Alexandre Delacroix was not in a pleasant mood. The archbishop's early arrival to his home had upset a very delicate timetable and inconvenienced a great many people. Parties and balls needed rescheduling; appointments had to be pushed up, pushed back, or canceled; other projects and endeavors postponed. His servants had scurried about the house and the city, light or dark, rain or shine, for days on end, preparing for the churchman's untimely, and possibly extended, stay.
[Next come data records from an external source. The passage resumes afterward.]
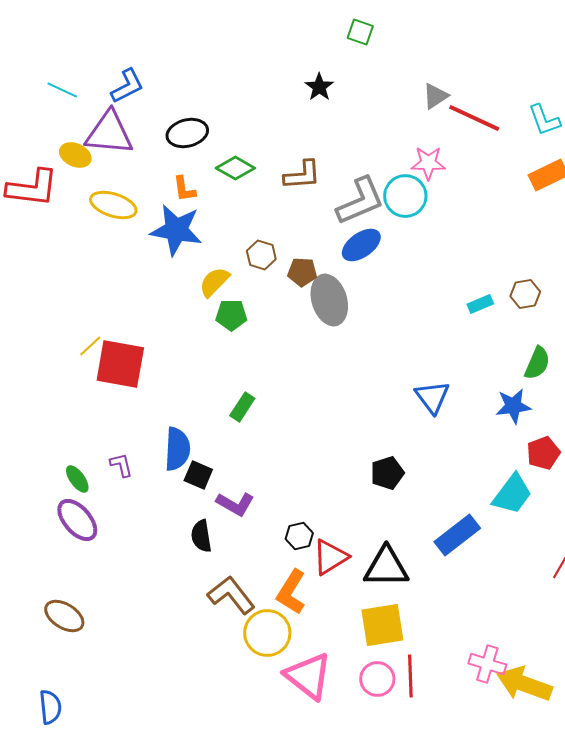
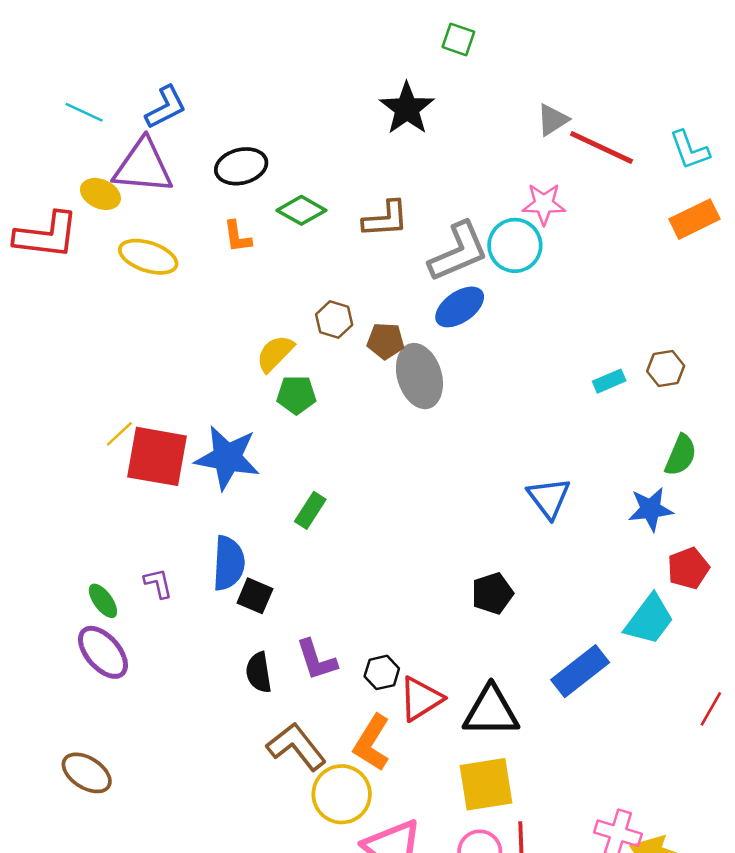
black star: (319, 87) -> (407, 109), size x1.5
blue star: (176, 230) -> (227, 458), moved
purple L-shape: (235, 504) -> (316, 660), moved, turned 42

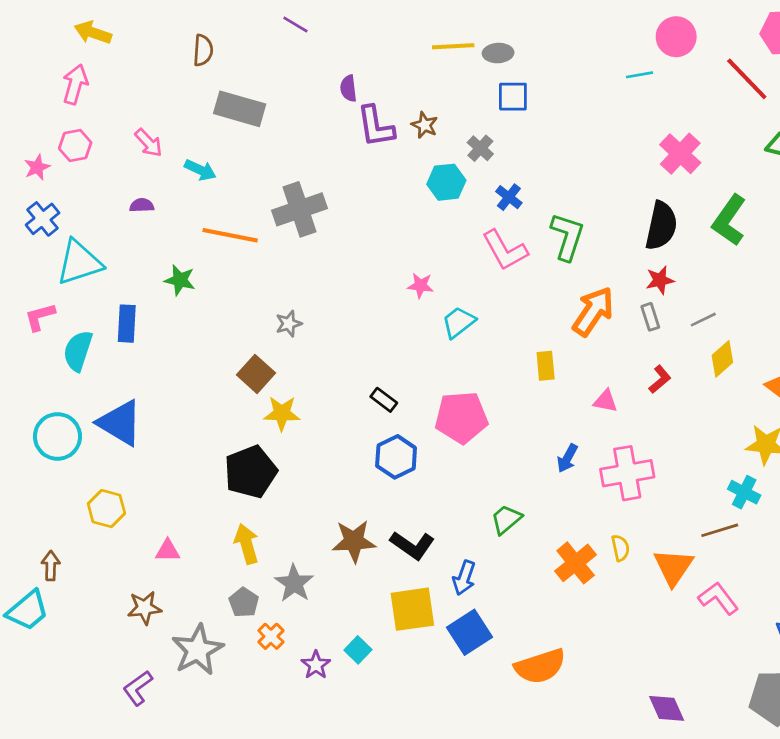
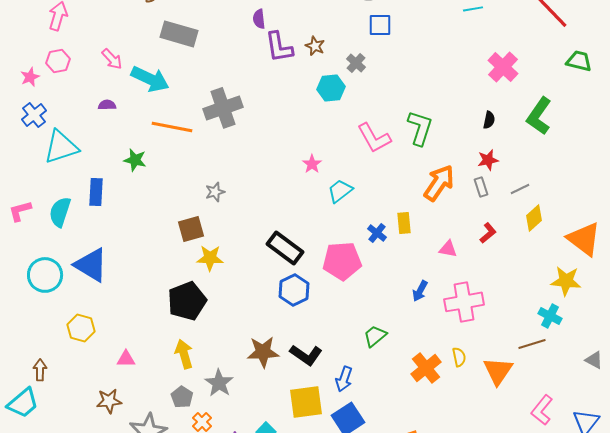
cyan arrow: (200, 170) -> (150, 79), size x1.6
blue cross: (509, 197) -> (377, 233), moved
black semicircle: (661, 226) -> (489, 120), size x0.5
pink star: (421, 286) -> (312, 164), turned 30
pink L-shape: (40, 317) -> (20, 211), moved
brown square: (256, 374) -> (191, 229), turned 32
black rectangle: (384, 400) -> (285, 248), size x1.8
pink L-shape: (718, 598) -> (542, 410), moved, turned -104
Claude, who really should have been here doing half a dozen different tasks, was instead out and about in the city performing a dozen more and leaving the master behind to deal with all manner of bookkeeping that Alexandre had not touched in years.

Thus it was, when he heard the door chime that particular evening, he hunched his shoulders, gritted his teeth, and ignored it.
Another damned highborn fop
, he'd no doubt,
come to petition the archbishop for some favor or other that His Eminence will politely refuse.
Such it had been since the day the clergyman arrived: petitioner after petitioner, most in the guise of social visitors for Alexandre himself, but all inevitably asking if they might take just a moment to “pay their respects.”

With a shudder, he directed his attentions back to the desk. For over an hour, he'd attempted to balance a set of numbers that refused to properly add up. He rubbed at the bridge of his nose and glanced again at the report. “Gains and Losses in the Wool Market, as Pertain to Our Interests in Outer Hespelene.”